Since there is an almost permanent structural short position in COMEX gold and silver, I'm hesitant to start my count until more contracts are added and/or we see greater price movement than seen since year end. However and as always, the net short position of the 8 largest traders in silver is easy to calculate. Last week, these traders were net short 92,000 contracts or 460 million oz. Every dollar higher in silver means a negative $460 million for these 8 traders.


Of course, one of those 8 short traders is JPMorgan, which by virtue of its physical ownership of more than 550 million oz has immunized itself against any loss should silver prices move higher. Therefore, it's the fate of the seven other big shorts in silver, which hold the equivalent of 350 million ounces (70,000 contracts) net short of most interest as and when silver prices move higher. The fact that JPMorgan is golden no matter what occurs pricewise is what also creates the potential of an epic double cross. Without assistance from JPMorgan as the COMEX silver short seller of last resort, I am convinced these 7 other silver shorts would be toast. With JPMorgan's helping hand, the silver manipulation will likely wear on.

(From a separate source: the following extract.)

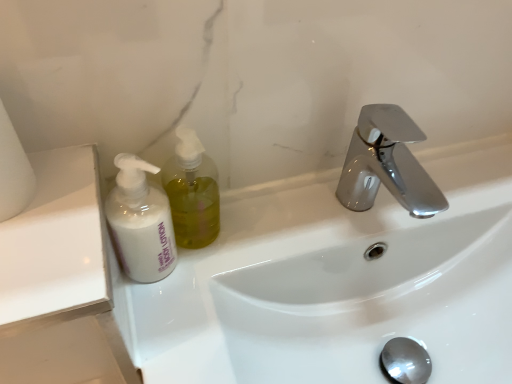 The height and width of the screenshot is (384, 512). In order to click on free location in front of translucent yellow liquid at left in this screenshot , I will do `click(186, 305)`.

That's what makes this Friday's Bank Participation Report important, namely, as some type of indication as to what the crooks at JPMorgan may be up to. If we do see a somewhat expected increase to as much as 25,000 short contracts for JPM, the odds of this being another failed silver rally are elevated, although even in that case there should still be room to go higher. And although it has yet to occur, nothing rules out a temporary increase in shorting by JPMorgan to set the hook in deeper for a potential double cross of the other commercials. Not in nine years has JPMorgan ever taken a loss on any added short position in COMEX silver, a record easy to prove and an outright embarrassment and an indelible stain of shame on the so-called regulators at the CFTC and CME.   That said, the supply of dirty tricks that JPMorgan has up its illegal sleeve is inexhaustible.


The standout feature is still the many miles of potential buying to go in COMEX gold by the managed money technical funds. Even a larger increase in the commercial net short position than expected in Friday's COT report will leave us shy by at least 150,000 net contracts from where we were in the gold market structure at the summer price highs. If, as and when the managed money traders try to buy that number of COMEX gold contracts, the question becomes at what price that buying is accomplished and accommodated.


To be sure, the commercials can and may rig selloffs at any time and I'm not predicting short term price movements, other than to say that if we do move lower, we will only move lower due to collusive commercial price rigging on the COMEX. This is as obvious beforehand as is there being no legitimate justification for short selling of gold or silver here other than for price suppression purposes or future price rigging. I'm not saying the commercials can't rig prices lower; I'm saying there is nothing legitimate about the commercial short selling – it exists only for the purpose of rigging prices lower. Here's to hoping it blows up in their faces.


Ted Butler

February 8, 2017

Silver – $17.78          (200 day ma – $17.94, 50 day ma – $16.77)

Gold – $1241             (200 day ma – $1267, 50 day ma – $1179)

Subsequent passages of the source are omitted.